Om te waarborgen dat er voldoende financiële middelen beschikbaar zijn om de buitengebruikstelling en ontmanteling van kerncentrales te financieren, introduceert het wetsvoorstel een verplichting voor de vergunninghouder om daartoe financiële zekerheden te stellen. Op welke manier wordt deze bepaling gehandhaafd? Op welke manier wordt toezicht uitgeoefend op de toereikendheid van de gereserveerde middelen, zo vragen de leden van de D66-fractie?
2.3 Opwerking van radioactief materiaal
In de motie Spies c.s. (25 422, 38) wordt de regering verzocht om wetgeving aan te passen om betrokkenheid van het parlement te regelen bij de opwerkingscontracten. De leden van de PvdA-fractie verzoeken u om aan te geven op welke manier het parlement betrokken is bij de vergunningverlening van opwerkingscontracten?

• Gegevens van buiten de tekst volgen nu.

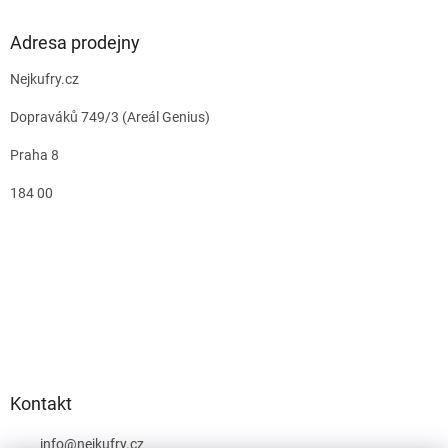
Adresa prodejny
Nejkufry.cz
Dopraváků 749/3 (Areál Genius)
Praha 8
184 00
Kontakt
info
@
nejkufry.cz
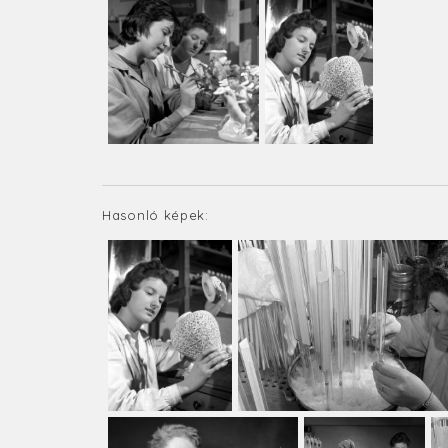
Hasonló képek:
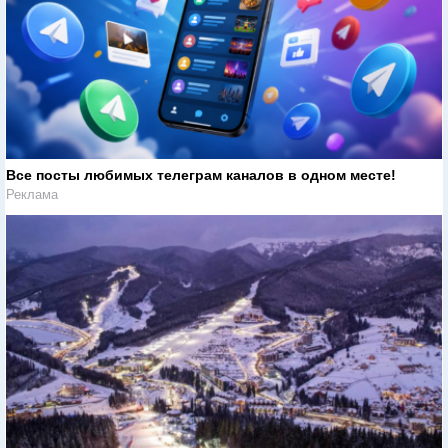
Все посты любимых телеграм каналов в одном месте!
Реклама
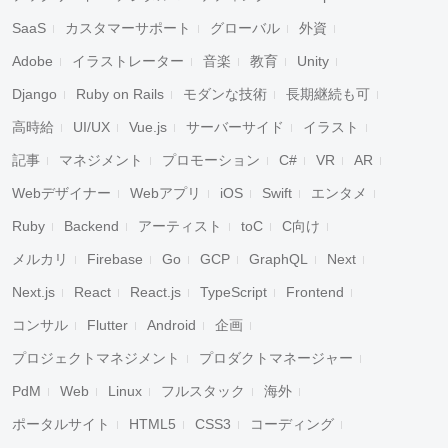
SaaS
カスタマーサポート
グローバル
外資
Adobe
イラストレーター
音楽
教育
Unity
Django
Ruby on Rails
モダンな技術
長期継続も可
高時給
UI/UX
Vue.js
サーバーサイド
イラスト
記事
マネジメント
プロモーション
C#
VR
AR
Webデザイナー
Webアプリ
iOS
Swift
エンタメ
Ruby
Backend
アーティスト
toC
C向け
メルカリ
Firebase
Go
GCP
GraphQL
Next
Next.js
React
React.js
TypeScript
Frontend
コンサル
Flutter
Android
企画
プロジェクトマネジメント
プロダクトマネージャー
PdM
Web
Linux
フルスタック
海外
ポータルサイト
HTML5
CSS3
コーディング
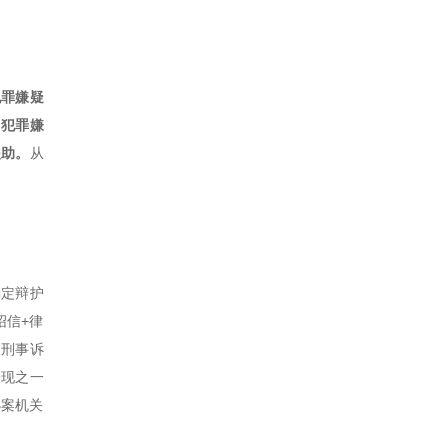
犯罪嫌疑
，犯罪嫌
援助。
从
确定辩护
绍信+律
《刑事诉
表现之一
办案机关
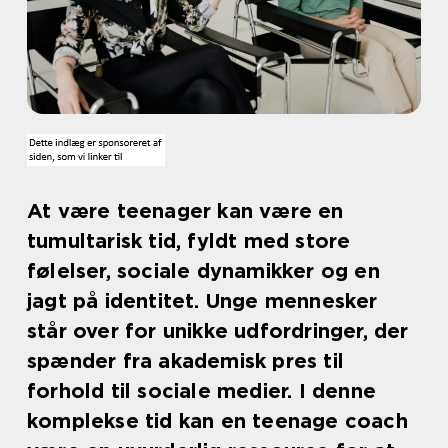
At være teenager kan være en
tumultarisk tid, fyldt med store
følelser, sociale dynamikker og en
jagt på identitet. Unge mennesker
står over for unikke udfordringer, der
spænder fra akademisk pres til
forhold til sociale medier. I denne
komplekse tid kan en teenage coach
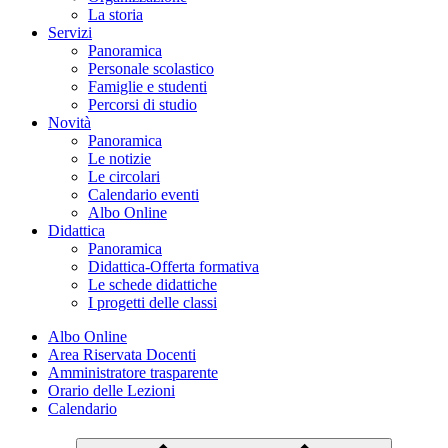
La storia
Servizi
Panoramica
Personale scolastico
Famiglie e studenti
Percorsi di studio
Novità
Panoramica
Le notizie
Le circolari
Calendario eventi
Albo Online
Didattica
Panoramica
Didattica-Offerta formativa
Le schede didattiche
I progetti delle classi
Albo Online
Area Riservata Docenti
Amministratore trasparente
Orario delle Lezioni
Calendario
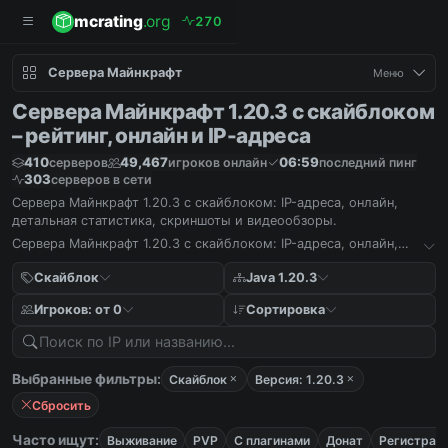
mcrating
.org
2
7
0
Сервера Майнкрафт
Меню
Сервера Майнкрафт 1.20.3 с скайблоком
– рейтинг, онлайн и IP-адреса
410
49,467
06:59
серверов
игроков онлайн
последний пинг
303
серверов в сети
Сервера Майнкрафт 1.20.3 с скайблоком: IP-адреса, онлайн,
детальная статистика, скриншоты и видеообзоры.
Сервера Майнкрафт 1.20.3 с скайблоком: IP-адреса, онлайн,
детальная статистика, скриншоты и видеообзоры.
Скайблок
Java 1.20.3
Игроков: от 0
Сортировка
Выбранные фильтры:
Скайблок
Версия: 1.20.3
Сбросить
Часто ищут:
Выживание
PVP
С плагинами
Донат
Регистрац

Wordt het parlement van elke vergunningsaanvraag op de hoogte gesteld? Wordt het parlement expliciet om toestemming gevraagd bij de vergunningverlening, of gaat dit wetsvoorstel uit van impliciete toestemming? De leden van de PvdA-fractie vernemen ook graag op welke manier het parlement betrokken wordt bij de invulling van de vergunning van een nieuwe kerncentrale, zoals tijdsduur van vergunning, voorziening voor het afvalprobleem en tijdstip van rechtvaardigingstoets?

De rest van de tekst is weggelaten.